Fox has been covering the caravan since last Thursday, when correspondent Griff Jenkins first reported on Fox & Friends about an advertisement urging would-be migrants to assemble in Honduras. The network’s coverage has steadily increased ever since. On Tuesday, discussion of the caravan came up during 12 of the network’s 19 hours of live programming.

The network’s caravan fixation comes amid devastating new polls that show widespread opposition to Trump’s shutdown and wall. Fox’s right-wing hosts have been trying to use the caravan to rescue the president, repeatedly citing it as evidence that Trump was correct to partially shut down the government.

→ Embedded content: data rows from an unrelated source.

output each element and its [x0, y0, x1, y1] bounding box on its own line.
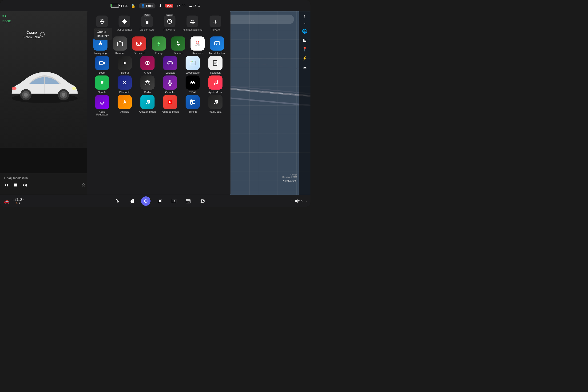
- app-radio[interactable]: Radio: [138, 76, 157, 94]
- north-icon: N: [304, 22, 305, 25]
- app-camera[interactable]: Kamera: [110, 36, 129, 54]
- profile-icon: 👤: [141, 4, 145, 8]
- taskbar-phone-button[interactable]: [113, 196, 122, 206]
- app-tidal[interactable]: TIDAL: [183, 76, 202, 94]
- layers-button[interactable]: ⊞: [303, 38, 306, 43]
- app-games[interactable]: Lekläda: [161, 56, 180, 74]
- app-energy[interactable]: Energi: [149, 36, 168, 54]
- trunk-label: ÖppnaBaklucka: [97, 30, 109, 38]
- svg-point-25: [147, 62, 148, 64]
- network-label: EDGE: [2, 20, 11, 23]
- svg-line-60: [147, 101, 150, 102]
- app-tunein[interactable]: TuneIn: [183, 95, 202, 116]
- zoom-label: Zoom: [99, 71, 105, 74]
- app-grid: Navigering Kamera: [87, 34, 230, 120]
- browser-label: Webbläsare: [186, 71, 200, 74]
- phone-icon: [171, 36, 185, 50]
- app-media[interactable]: Välj Media: [206, 95, 225, 116]
- app-youtubemusic[interactable]: YouTube Music: [161, 95, 180, 116]
- taskbar-calendar-button[interactable]: 19: [184, 196, 193, 206]
- profile-button[interactable]: 👤 Profil: [139, 3, 156, 8]
- wheel-heat-button[interactable]: Auto Rattvärme: [160, 16, 179, 31]
- charge-button[interactable]: ⚡: [302, 56, 307, 61]
- globe-button[interactable]: 🌐: [302, 29, 307, 34]
- taskbar-contacts-button[interactable]: [169, 196, 179, 206]
- tidal-label: TIDAL: [189, 91, 196, 94]
- location-button[interactable]: 📍: [302, 46, 307, 52]
- app-spotify[interactable]: Spotify: [93, 76, 112, 94]
- open-trunk-button[interactable]: ÖppnaBaklucka: [94, 28, 112, 40]
- app-phone[interactable]: Telefon: [169, 36, 188, 54]
- arcade-label: Arkad: [144, 71, 151, 74]
- volume-button[interactable]: ✕: [294, 198, 303, 204]
- taskbar-right: ‹ ✕ ›: [273, 198, 310, 204]
- karaoke-label: Caraoke: [165, 91, 175, 94]
- app-bluetooth[interactable]: Bluetooth: [115, 76, 134, 94]
- browser-icon: [186, 56, 200, 70]
- radio-icon: [140, 76, 154, 90]
- app-theater[interactable]: Biograf: [115, 56, 134, 74]
- climate-label: Klimatanläggning: [182, 28, 202, 31]
- app-amazonmusic[interactable]: Amazon Music: [138, 95, 157, 116]
- app-zoom[interactable]: Zoom: [93, 56, 112, 74]
- svg-line-54: [215, 82, 218, 82]
- favorite-button[interactable]: ☆: [82, 182, 86, 188]
- main-screen: 14 % 🔒 👤 Profil ⬇ SOS 15:22 ☁ 16°C ≡▲ ED…: [0, 0, 310, 207]
- audible-icon: A: [118, 95, 132, 109]
- wipers-button[interactable]: Torkare: [206, 16, 225, 31]
- app-arcade[interactable]: Arkad: [138, 56, 157, 74]
- taskbar-games-button[interactable]: [198, 196, 207, 206]
- app-applemusic[interactable]: Apple Music: [206, 76, 225, 94]
- wheel-heat-label: Rattvärme: [164, 28, 176, 31]
- camera-icon: [113, 36, 127, 50]
- taskbar-close-button[interactable]: [155, 196, 165, 206]
- weather-button[interactable]: ☁: [302, 64, 307, 70]
- temp-right-arrow[interactable]: ›: [23, 198, 24, 202]
- app-podcaster[interactable]: Apple Podcaster: [93, 95, 112, 116]
- taskbar-camera-button[interactable]: [141, 196, 150, 206]
- time-display: 15:22: [177, 4, 186, 8]
- svg-rect-49: [169, 80, 171, 83]
- status-bar: 14 % 🔒 👤 Profil ⬇ SOS 15:22 ☁ 16°C: [0, 0, 310, 11]
- svg-point-12: [215, 22, 216, 24]
- app-browser[interactable]: Webbläsare: [183, 56, 202, 74]
- defrost-back-button[interactable]: Avfrosta Bak: [115, 16, 134, 31]
- prev-button[interactable]: ⏮: [4, 182, 8, 188]
- navigation-label: Navigering: [94, 52, 107, 54]
- app-karaoke[interactable]: Caraoke: [161, 76, 180, 94]
- left-arrow-button[interactable]: ‹: [291, 199, 292, 203]
- seat-left-icon: Auto: [141, 16, 153, 27]
- seat-left-button[interactable]: Auto Vänster Säte: [138, 16, 156, 31]
- wheel-heat-icon: Auto: [164, 16, 176, 27]
- app-row-2: Zoom Biograf: [91, 56, 227, 74]
- svg-point-11: [169, 21, 170, 22]
- taskbar-music-button[interactable]: [127, 196, 136, 206]
- climate-button[interactable]: Klimatanläggning: [182, 16, 202, 31]
- open-front-label[interactable]: ÖppnaFramlucka: [24, 30, 40, 39]
- media-controls: ⏮ ⏹ ⏭ ☆: [4, 182, 86, 188]
- svg-point-92: [203, 200, 204, 201]
- temperature-value: 21.0: [14, 198, 22, 202]
- svg-rect-64: [190, 100, 192, 102]
- temp-sub-icons: 🪑🌡: [16, 202, 21, 204]
- app-row-3: Spotify Bluetooth: [91, 76, 227, 94]
- app-messages[interactable]: Meddelanden: [208, 36, 226, 54]
- app-manual[interactable]: Handbok: [206, 56, 225, 74]
- auto-badge-wheel: Auto: [166, 14, 173, 16]
- tunein-icon: [186, 95, 200, 109]
- right-arrow-button[interactable]: ›: [306, 199, 307, 203]
- sos-badge[interactable]: SOS: [165, 4, 173, 8]
- app-dashcam[interactable]: Bilkamera: [130, 36, 149, 54]
- app-audible[interactable]: A Audible: [115, 95, 134, 116]
- stop-button[interactable]: ⏹: [13, 182, 18, 188]
- next-button[interactable]: ⏭: [22, 182, 27, 188]
- tidal-icon: [186, 76, 200, 90]
- temp-left-arrow[interactable]: ‹: [12, 198, 14, 202]
- svg-point-55: [101, 101, 103, 103]
- theater-icon: [118, 56, 132, 70]
- compass-button[interactable]: ↑: [304, 14, 306, 18]
- app-calendar[interactable]: 19 APR Kalender: [188, 36, 207, 54]
- svg-point-37: [191, 61, 192, 62]
- signal-label: ≡▲: [2, 14, 11, 18]
- svg-text:19: 19: [188, 201, 190, 203]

As early as last Friday, Sean Hannity argued that the then-nascent caravan would make the “humanitarian side of this crisis ... even more urgent” and called for the president to “address this crisis at our southern border” by declaring a national emergency to obtain funding for the wall, if necessary.

The next night -- several days before the caravan departed -- Jeanine Pirro argued that “you’re out-and-out crazy” if you disagree that the new caravan poses a national emergency. She described it as  “another caravan of thousands moving in a highly organized fashion similar to military convoys” and said its members have allegedly “exhibited violence” and include people “from Africa, Pakistan, Yemen, Afghanistan, India, Bangladesh, Nepal, and more.”

By Tuesday, Lou Dobbs’ show was running alternating graphics stating “New caravan forms” and “Build the wall,” while Hannity was slamming Democrats for refusing to negotiate with Trump even “as a new migrant caravan is on the move now tonight.”

Fox’s all-consuming coverage has caught the eye of the president, who regularly watches hours of the network’s programming each day and uses it to inform his messaging.

When Trump called in to Pirro’s show for an interview minutes after her Saturday night monologue on the caravan, she asked about an “emergency at the southern border” and he listed the caravan among his evidence of a “crisis.”

And on Tuesday morning, Trump live-tweeted Fox & Friends’ caravan coverage, using it as the network had apparently intended -- as a weapon in his battle for a border wall.

Fox’s heavy caravan coverage, the unsubtle way in which its commentators use the issue to promote the president, and Trump’s own role in running with the network’s angle, all mimic what happened in the run-up to the midterm elections last October. As the migrant caravan traveled through Central America, Fox began flooding the zone with fearmongering coverage that stressed the supposed danger the migrants posed to Americans. The network’s commentators urged Republicans to make the caravan their central election issue, and a watching Trump began feverishly highlighting it in his public statements. The president’s remarks in turn turned the story into major news, and it consumed the other cable news networks as well as major newspapers in the final days of the campaign.

The strategy failed. Fox and Trump were able to focus attention on the issue of immigration, which may have energized some conservative voters. But Trump’s vicious immigration rhetoric “alienated everyone else.” Republicans were swamped at the polls and Democrats won back the House of Representatives.

But a few months later, they’ve taken up the strategy all over again.